Special LaTex characters causing errors in renderization

Question

Special LaTex characters causing errors in renderization

iramosgutierrez opened this issue 8 months ago · comments

Characters such as "&" or "#" causing errors when rendering with LaTex (e.g. in collection numbers or species authors).
Can be corrected by replacing them wih "\&" or "\#".
(edited)

Francisco Rodriguez-Sanchez · Answer 1 · Fri Nov 24 2023 16:47:00 GMT+0800 (China Standard Time)

What do you mean by replacing with "&" or "#"? I think we'd need to use \&, no? What do you think is best solution to implement, as easy as possible for the user? Maybe adding \ to all those characters automatically before rendering? e.g. using gsub()

Reproducible example:

library(labeleR)

data("label.table")
label.table[1,1] <- paste(label.table[1,1], "&", label.table[1,1], "#")

create_collection_label(
  data = label.table,
  path = "labeleR_output",
  qr = "QR_code",
  field1.column = "field1",
  field2.column = "field2",
  field3.column = "field3",
  field4.column = "field6",
  field5.column = "field7"
)
#> The specified folder does not exist. Creating folder
#> No file name provided
#> processing file: collection_label.Rmd
#> output file: collection_label.knit.md
#> /usr/lib/rstudio/resources/app/bin/quarto/bin/tools/pandoc +RTS -K512m -RTS collection_label.knit.md --to latex --from markdown+autolink_bare_uris+tex_math_single_backslash --output /tmp/RtmpwdcglO/reprex-bce6751bb030-cushy-kitty/labeleR_output/Collection_label.tex --lua-filter /home/frs/R/x86_64-pc-linux-gnu-library/4.0/rmarkdown/rmarkdown/lua/pagebreak.lua --lua-filter /home/frs/R/x86_64-pc-linux-gnu-library/4.0/rmarkdown/rmarkdown/lua/latex-div.lua --embed-resources --standalone --highlight-style tango --pdf-engine pdflatex --variable graphics --include-in-header /tmp/Rtmp5mTV0r/rmarkdown-strc1115d5268d4.html
#> ! Misplaced alignment tab character &.
#> <argument>  Bombus terrestris subsp. glumbumble &
#>                                                   Bombus terrestris subsp. g...
#> l.85 ...& Bombus terrestris subsp. glumbumble # }}
#>                                                    \\
#> Error: LaTeX failed to compile /tmp/RtmpwdcglO/reprex-bce6751bb030-cushy-kitty/labeleR_output/Collection_label.tex. See https://yihui.org/tinytex/r/#debugging for debugging tips. See Collection_label.log for more info.

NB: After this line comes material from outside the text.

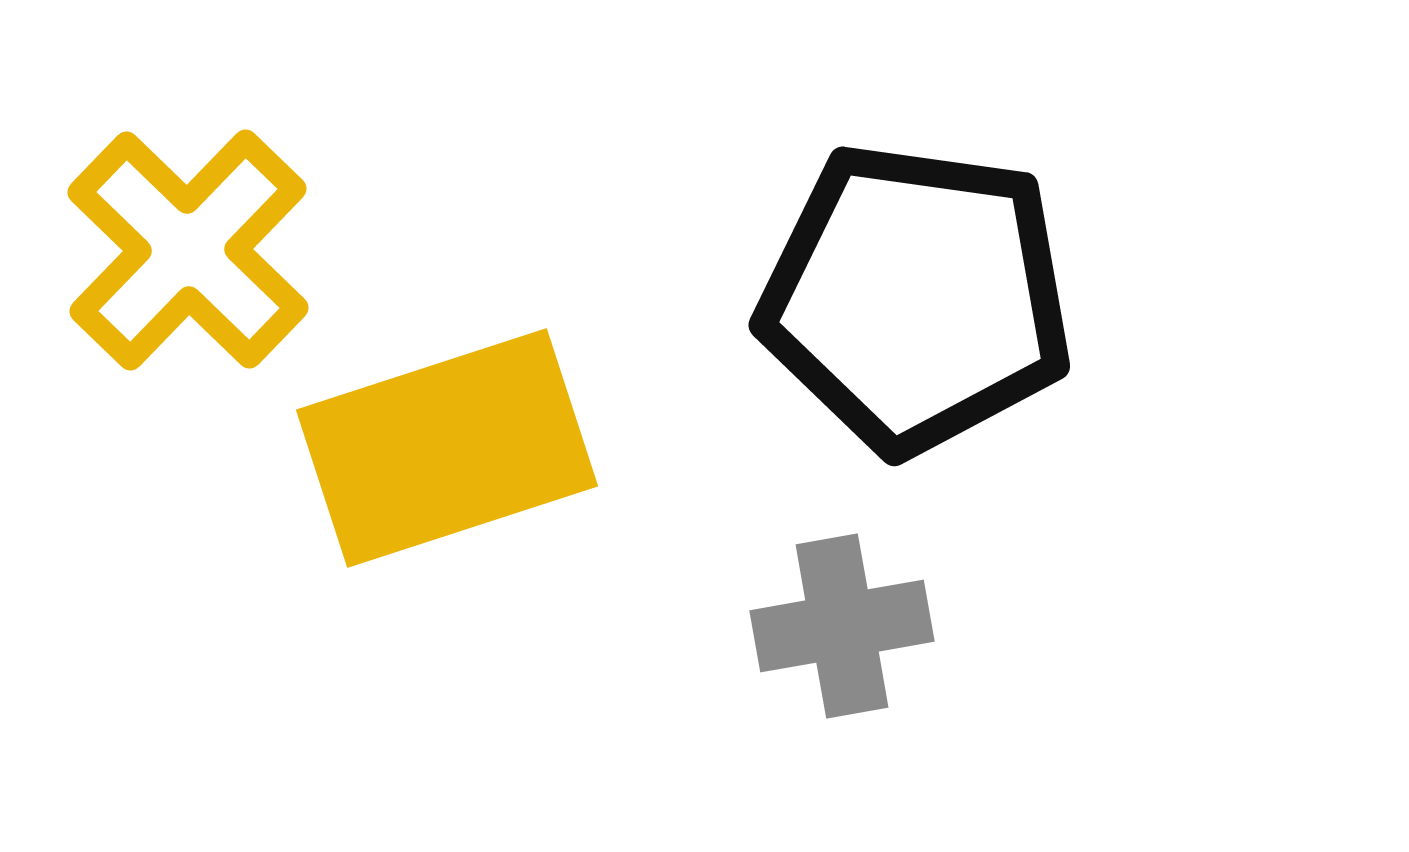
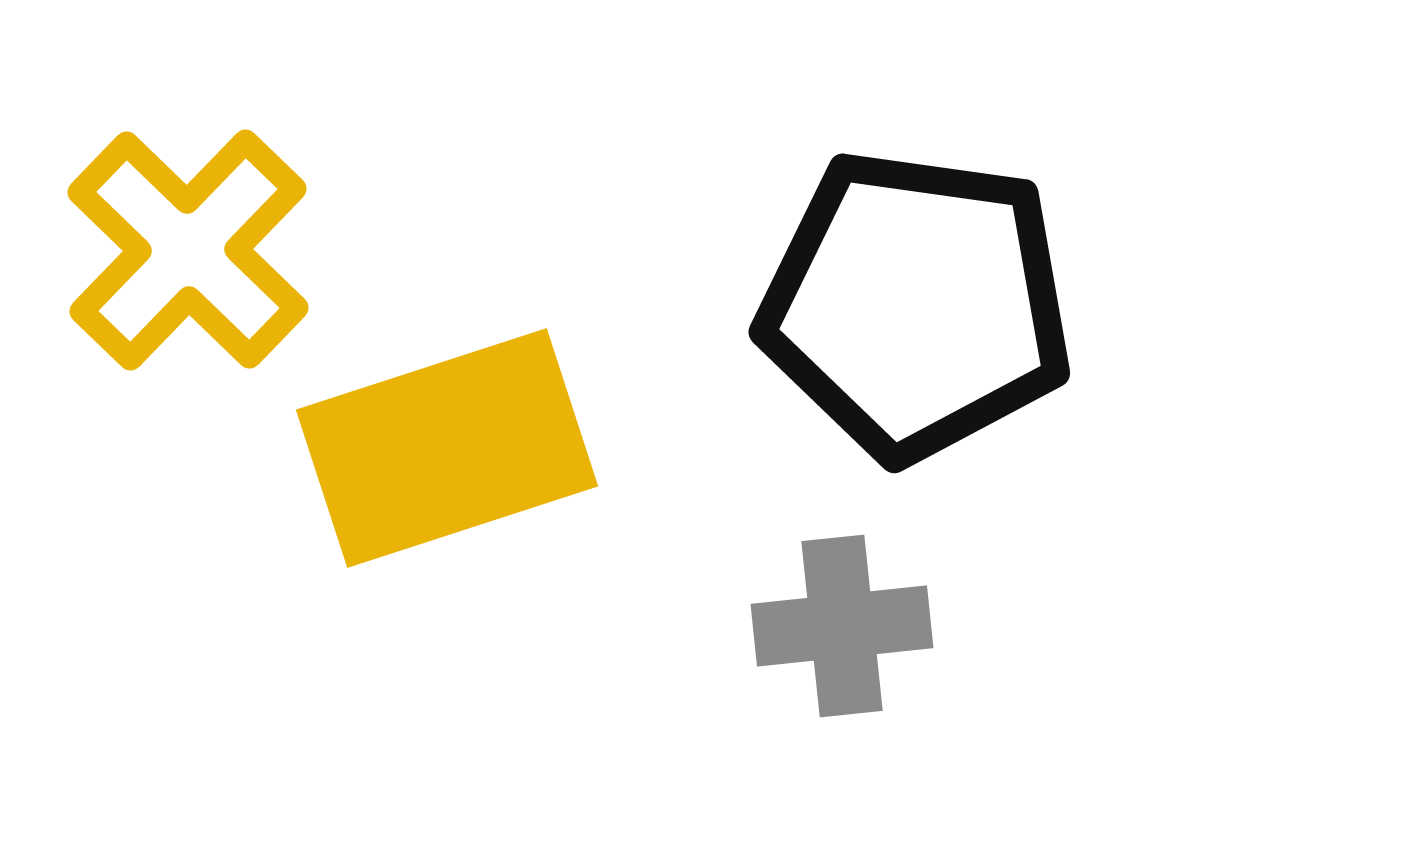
black pentagon: moved 7 px down
gray cross: rotated 4 degrees clockwise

^{Created on 2023-11-24 with reprex v2.0.2}

iramosgutierrez · Answer 2 · Fri Nov 24 2023 17:06:53 GMT+0800 (China Standard Time)

Yes, exactly!
The problem appears when a column has an "&" or "#" (maybe some more I have not detected), which are I think special characters for LaTex.
Yes, I think we should use gsub() for all of them which are rendered as text (not QRs)
Note: in the oppening issue message I added the \ symbol, but somehow it disappeared!

Francisco Rodriguez-Sanchez · Answer 3 · Fri Nov 24 2023 17:17:29 GMT+0800 (China Standard Time)

All right. Then I'd add a function in zzz.R to substitute (gsub) all & or # by \& or \#. Add any other symbol that might be used. And probably we need to run that function on every text column in the data frame passed to each function?

iramosgutierrez · Answer 4 · Fri Nov 24 2023 17:20:08 GMT+0800 (China Standard Time)

I was thinking on that, or maybe adding a gsub within check_column_or_create_empty_char?
maybe:

out <- gsub("&", "\&", out)
out <- gsub("#", "\#", out)

in line 24 of zzz.R? Would that work?

Francisco Rodriguez-Sanchez · Answer 5 · Fri Nov 24 2023 17:39:05 GMT+0800 (China Standard Time)

Sounds good!! Go ahead

Francisco Rodriguez-Sanchez · Answer 6 · Fri Nov 24 2023 20:00:05 GMT+0800 (China Standard Time)

Thanks for the quick pull request! Could we have check_latex called within check_column_or_create_empty_char as originally planned? I think that would make much cleaner code without so much repetition

For example:

check_column_or_create_empty_char <- function(df = NULL, column = NULL, check.latex = TRUE) {

  if (!is.null(column)) {
    check_column_in_df(df, column)
    if (isTRUE(check.latex) {
      out <- check_latex(df, column)
   }
    out <- column
  } else {
    out <- ""
  }

  out

}

Then you could skip check_latex for some column (e.g. QR) by setting the check.latex argument to FALSE

Francisco Rodriguez-Sanchez · Answer 7 · Fri Nov 24 2023 20:01:20 GMT+0800 (China Standard Time)

Also, is this new test testing something different from the one above? Sorry I can't catch the difference

https://github.com/EcologyR/labeleR/pull/50/files#diff-3d64e572e068822afca54a6e942301060eca80c9413103b8e8adfb8ca4822b4b

iramosgutierrez · Answer 8 · Fri Nov 24 2023 20:18:19 GMT+0800 (China Standard Time)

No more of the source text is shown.